DEAR AMY » My husband looks at his phone, dialing numbers, sending and reading texts, etc. while driving. I believe this is unsafe, even for a second. Our child will be driving in a few years and this is dangerous behavior to model.

My husband’s response is, “You could never be a pilot” (he is) because, “you can’t do two things at once.”

My response is that he could kill or injure us, plus there are safety alarms, etc. in airplanes not found in cars.

I would be OK with driving all the time, but that doesn’t fix when he does drive with my child or others in the car.

I’m a critical care nurse and all about safety. Any advice? — Worried Pilot’s Wife

DEAR WORRIED » According to the National Safety Council (NSC.org), an estimated 1.6 million car crashes were caused by texting in 2017.

How many major airlines experience­d crashes in 2017? Zero. Your husband is presumably a data guy. Point him toward the data and ask him to treat his family members like the precious cargo you are.

DEAR AMY » Years ago, I was prescribed medication to help control my migraines. I always take one pill when I eat lunch.

I just open my pill case and swallow the medication before I forget. I never explain it, but if someone stares at me I’ll say something about how grateful I am for medicine which controls my migraines. This is not a big deal, right?

It helps me to live functional­ly, but why would anyone other than me care?

Recently, my mother saw someone taking medicine when we were eating out and remarked that she thought that was unseemly. She suggested that going to a restroom stall would be the best option so other people couldn’t witness taking a pill.

Now, I’m wondering — did I look like a junkie for years? I’m in a new job, and I don’t want to give a bad impression. Should I hide this?

— Wondering DEAR WONDERING » Taking a pill does not make you look like a junkie.

But I can think of many reasons you might want to keep your medical situation private. Taking meds in full view of others naturally leads to questions and/or quiet speculatio­n about what might be ailing you.

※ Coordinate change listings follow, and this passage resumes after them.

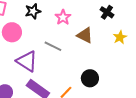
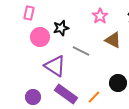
black star: (33, 11) -> (61, 28), moved
pink star: (63, 17) -> (100, 16), moved

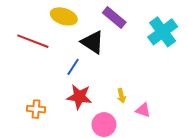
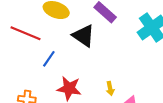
blue line: (73, 67) -> (49, 59), moved

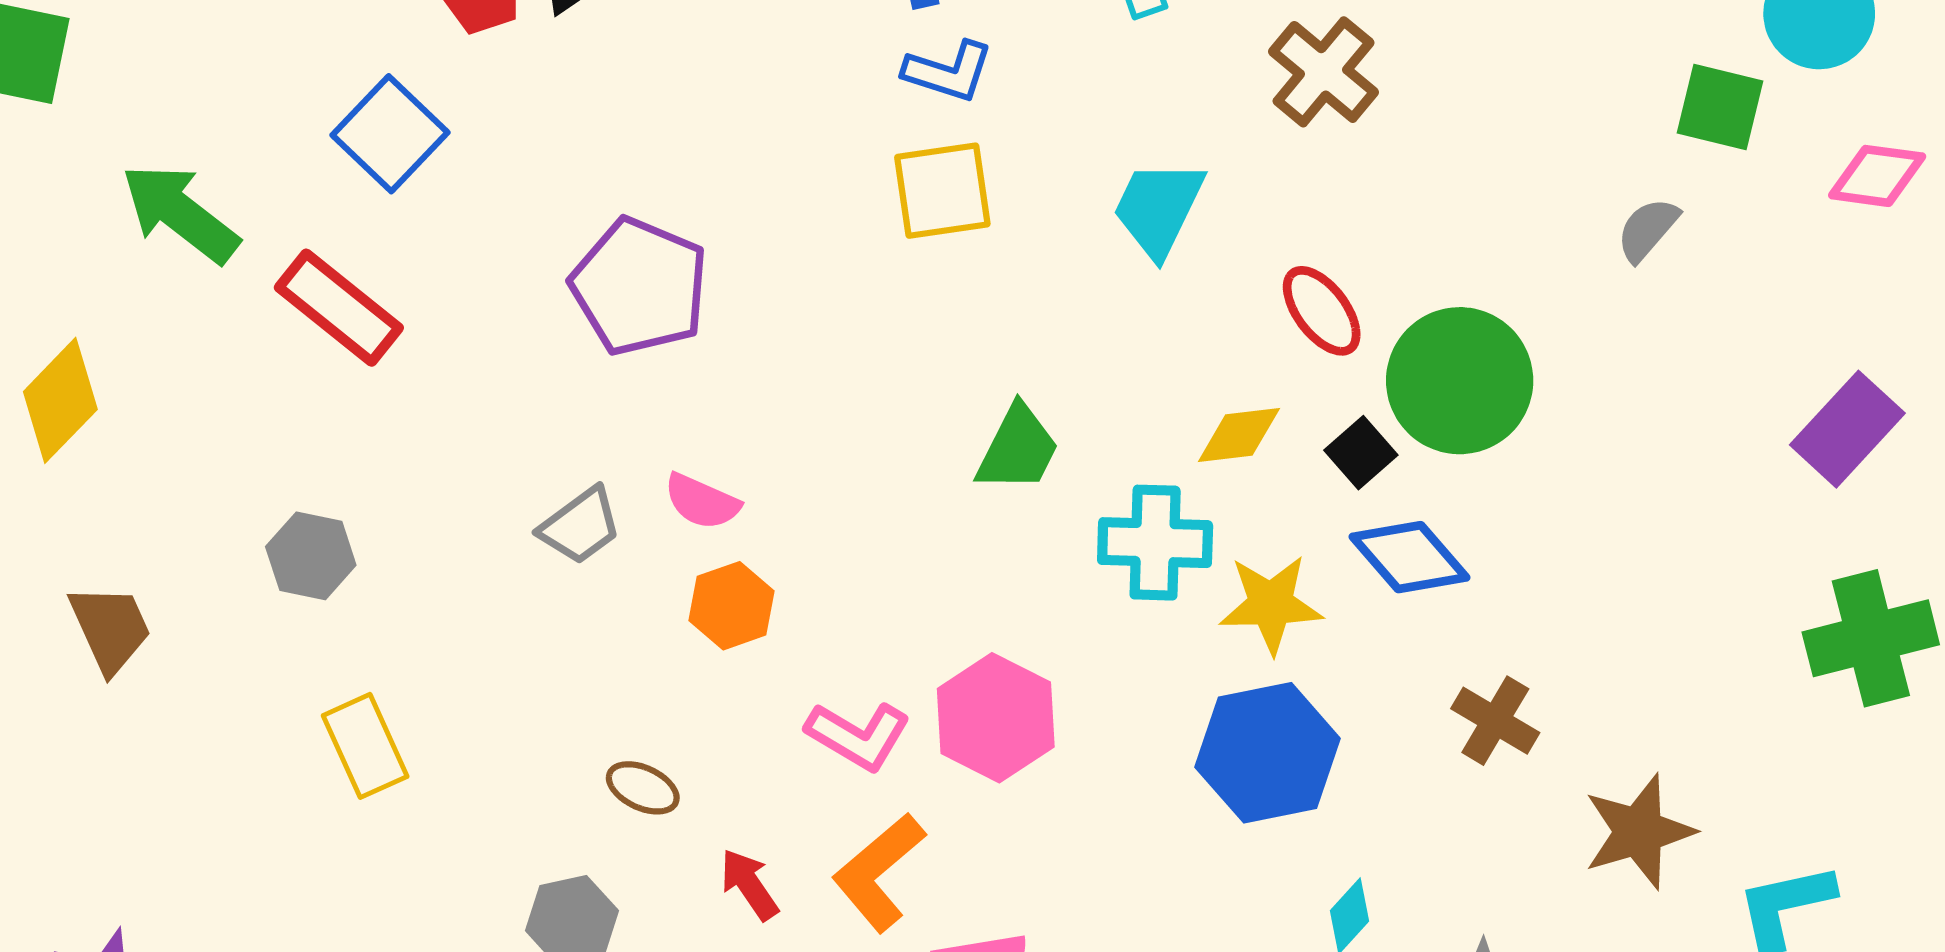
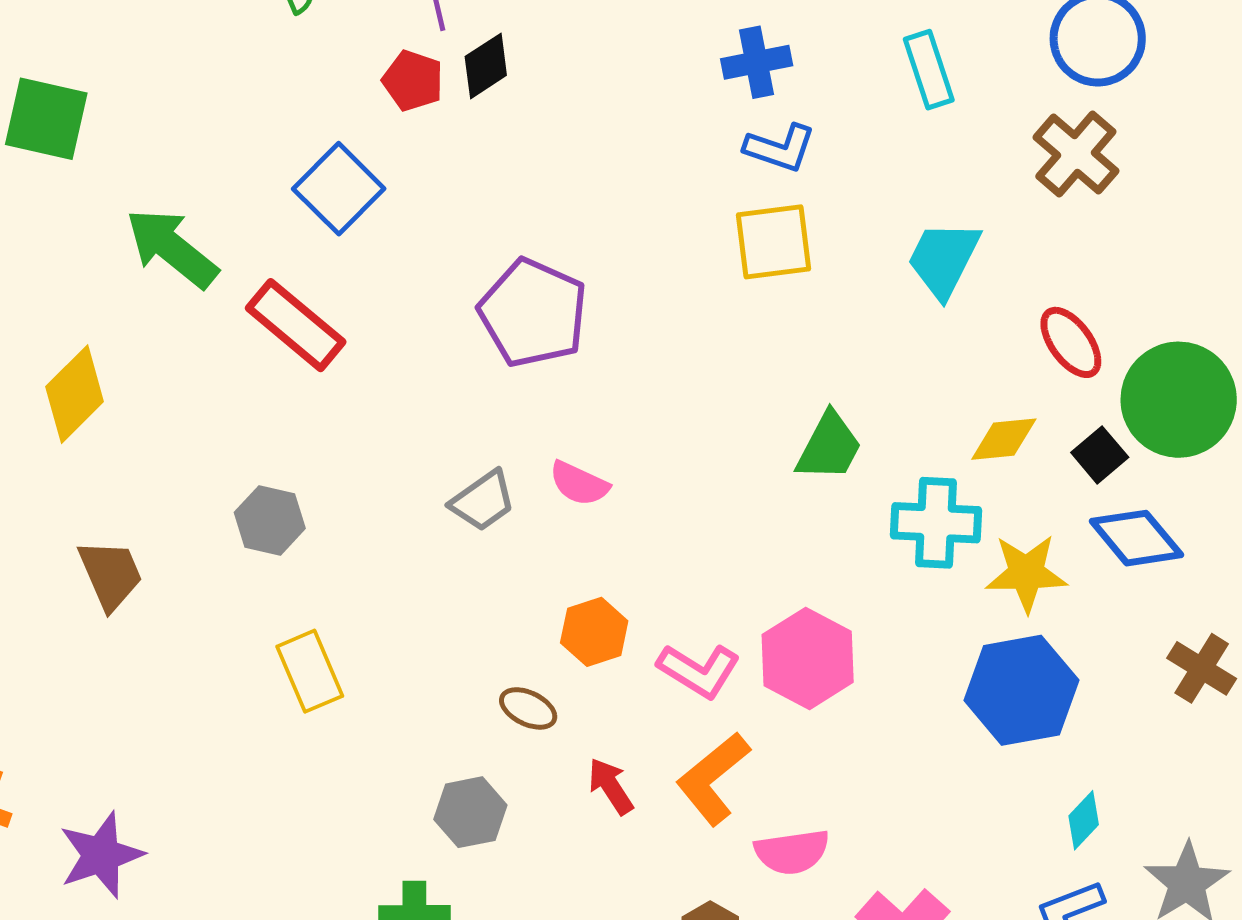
orange hexagon: (731, 606) -> (594, 632), moved

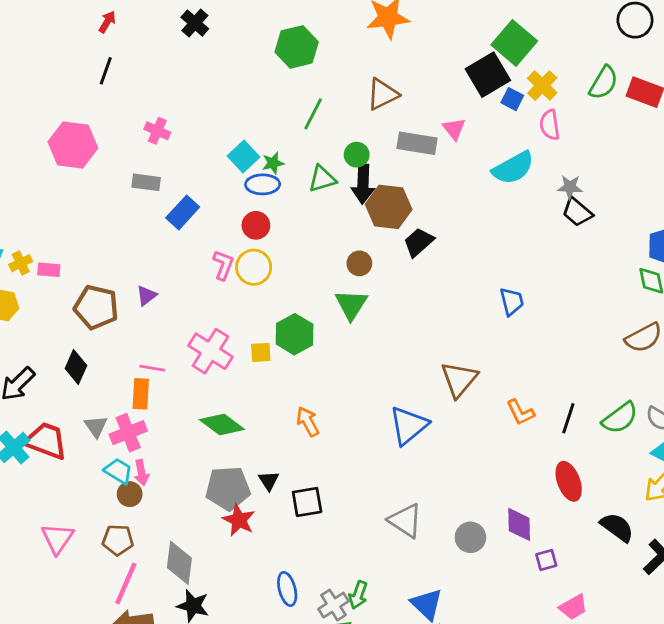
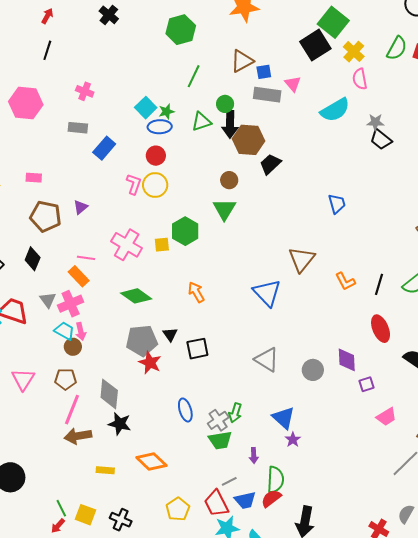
blue square: (512, 99) -> (264, 72), moved, turned -35
pink rectangle: (49, 270) -> (34, 178), moved
orange rectangle: (141, 394) -> (79, 276), turned -45
blue triangle: (409, 425) -> (267, 293), turned -32

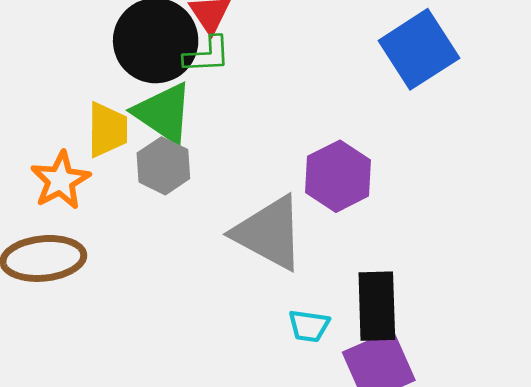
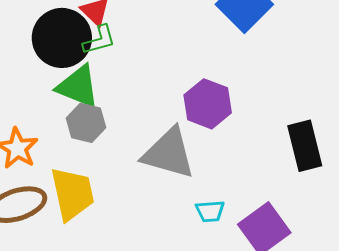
yellow trapezoid: (107, 130) -> (72, 194), moved, size x1.4
black rectangle: (377, 306) -> (305, 146), moved

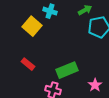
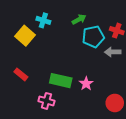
green rectangle: (67, 70) -> (61, 81), turned 35
pink star: (95, 85) -> (86, 84), moved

But if guarding your privacy might cause you to skip or forget to take your medication, then don’t worry about it. Your health is more important.

DEAR AMY » I find your advice columns full of sage advice. However, I disagree with your recent answers regarding DNA testing.

In my opinion, it is likely to pose more questions than answers, especially to children.

I can think of few procedures with more potential for harm to a person’s tranquilit­y.

Why open a can of worms?

— Arthur

DEAR ARTHUR » Sometimes, a search for answers requires opening a can of worms. Tranquilit­y isn’t always all it’s cracked up to be.

DEAR AMY » “Anguished Mother” reported that a stranger approached her young adopted son and suggested DNA testing for the boy.

I would not have believed this, except I am the parent of an adopted child of a different race. You would NOT believe the things strangers say to us!

— Been There

DEAR BEEN THERE » I’m in the same boat. And yes, I would believe it.